Umair Gondal, GP trainee, says, “There are a few aspects to consider when asking a colleague to cover your shift for Christmas.

“Firstly, everyone deserves time off and that’s why a fair rota has been designed to cover the Christmas period, usually with just the essential staffing levels. Being mindful of your needs compared with others is important. For some people it may be their last Christmas with a loved one. Other people might not live close to their family and this might be the only chance they get to spend quality time with them.

“Secondly, think about what you’re able to offer in return if there’s someone available to cover your shift. Personally, I’ve always been open to swapping shifts for colleagues who would like Christmas off. This favour is usually repaid. The fairest way would be to arrange to cover an equivalent shift that the person you are asking would like to take off, for example for their birthday or a wedding. My fiancée and I planned our engagement far in advance, allowing time to organise a shift swap. I covered a colleague’s Christmas shift and in return they covered my on-call shift around my engagement day.

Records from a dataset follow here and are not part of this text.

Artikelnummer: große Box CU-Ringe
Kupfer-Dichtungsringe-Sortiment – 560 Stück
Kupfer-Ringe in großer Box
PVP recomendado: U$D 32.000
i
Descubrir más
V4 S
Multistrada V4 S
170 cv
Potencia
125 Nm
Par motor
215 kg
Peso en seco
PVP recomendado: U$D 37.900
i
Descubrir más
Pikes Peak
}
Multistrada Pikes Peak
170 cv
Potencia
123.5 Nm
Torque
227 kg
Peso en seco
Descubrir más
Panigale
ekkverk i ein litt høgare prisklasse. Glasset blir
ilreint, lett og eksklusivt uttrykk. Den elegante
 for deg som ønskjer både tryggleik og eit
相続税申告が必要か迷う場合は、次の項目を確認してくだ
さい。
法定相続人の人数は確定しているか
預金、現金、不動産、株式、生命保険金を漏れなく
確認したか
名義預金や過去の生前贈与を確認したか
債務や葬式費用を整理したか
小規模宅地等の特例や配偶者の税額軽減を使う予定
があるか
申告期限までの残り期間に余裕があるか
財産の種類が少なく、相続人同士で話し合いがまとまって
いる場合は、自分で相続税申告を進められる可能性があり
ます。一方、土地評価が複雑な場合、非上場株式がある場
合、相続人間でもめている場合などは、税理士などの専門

“Given the popularity of the Christmas period, arranging swaps with two to three months’ notice is easier than asking someone the week before. Christmas occurs every year at the same time—there’s no excuse for not planning ahead. Contacting your rota coordinator may help to identify colleagues who aren’t working on Christmas Day.

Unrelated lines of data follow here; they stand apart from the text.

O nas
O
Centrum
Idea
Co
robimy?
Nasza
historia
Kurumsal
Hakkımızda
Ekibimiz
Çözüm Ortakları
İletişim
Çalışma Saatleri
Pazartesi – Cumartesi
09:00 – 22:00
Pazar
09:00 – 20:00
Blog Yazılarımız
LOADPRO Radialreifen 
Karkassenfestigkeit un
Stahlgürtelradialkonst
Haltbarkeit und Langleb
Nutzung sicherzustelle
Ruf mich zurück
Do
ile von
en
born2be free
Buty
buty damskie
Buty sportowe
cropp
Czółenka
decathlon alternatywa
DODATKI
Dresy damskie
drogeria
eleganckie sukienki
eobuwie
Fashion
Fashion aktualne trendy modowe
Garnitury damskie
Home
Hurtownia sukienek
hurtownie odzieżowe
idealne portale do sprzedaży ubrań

“Overall, planning early, identifying and contacting key people, and offering flexibility in return will help to increase your chances of arranging time off over Christmas.”

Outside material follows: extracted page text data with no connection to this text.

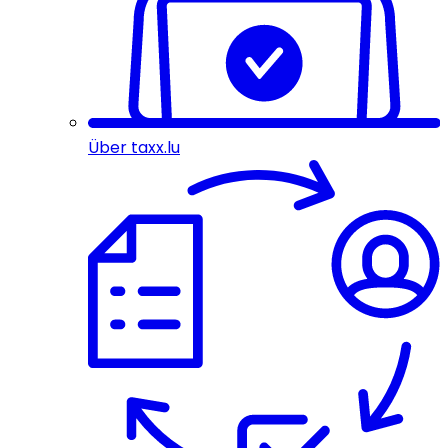
Über taxx.lu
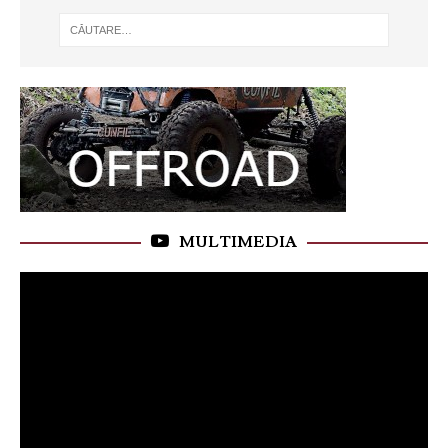
MULTIMEDIA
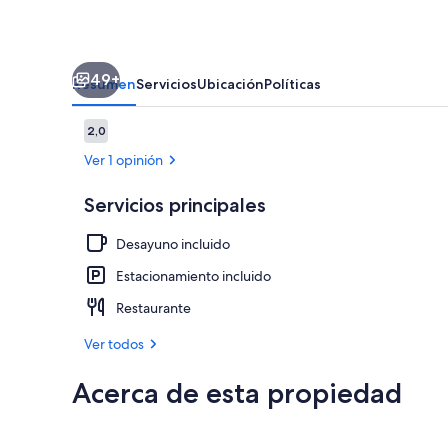
49+
Resumen
Servicios
Ubicación
Políticas
Opiniones
2,0
2,0 de 10
Ver 1 opinión
Servicios principales
Bañera de hi
Desayuno incluido
Estacionamiento incluido
Restaurante
Ver todos
Acerca de esta propiedad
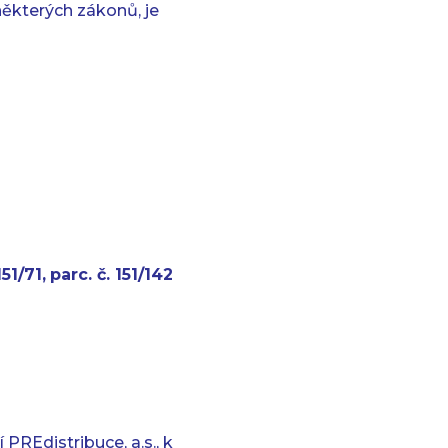
ěkterých zákonů, je
51/71,
parc. č. 151/142
REdistribuce, a.s., k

“Be prepared to offer something in return”

Salman Waqar, GP and academic research fellow at the Nuffield Department of Primary Care Health Sciences, University of Oxford, says, “Christmas Day is generally a pleasant day to work. For the most part, staff are suitably attired in jumpers, tinsel glitters in the halls, patients are desperate to stay at home, and the roads are quiet. Boxing Day is another story, but let’s ignore that.

“For doctors like me who don’t celebrate Christmas—but who’ll happily indulge in festive TV—it’s not much of an ask to cover a colleague’s shift. We just need plenty of notice—I’m talking the first week of August—so that we don’t end up getting roped into plans that we can’t get out of.

“I’ve found it works well to ask for festive swapsies: ‘If you cover my Christmas, I’ll do your Eid, Diwali, Rosh Hashana,’ works nicely. This can be a challenge for rotating junior doctors during short placements and those in small teams where someone is likely to come up short and be unable to repay the favour. The Christmas swap is a popular one, so be prepared to offer a bank holiday night shift in return to ward off the competition.

“Failing that, try and see if you can do a half day each, so at least you can have a Christmas brunch or dinner—even if it’s with reluctant flatmates and not family living far away. Ask your rota coordinator if you can tweak the timings so that it works for you.”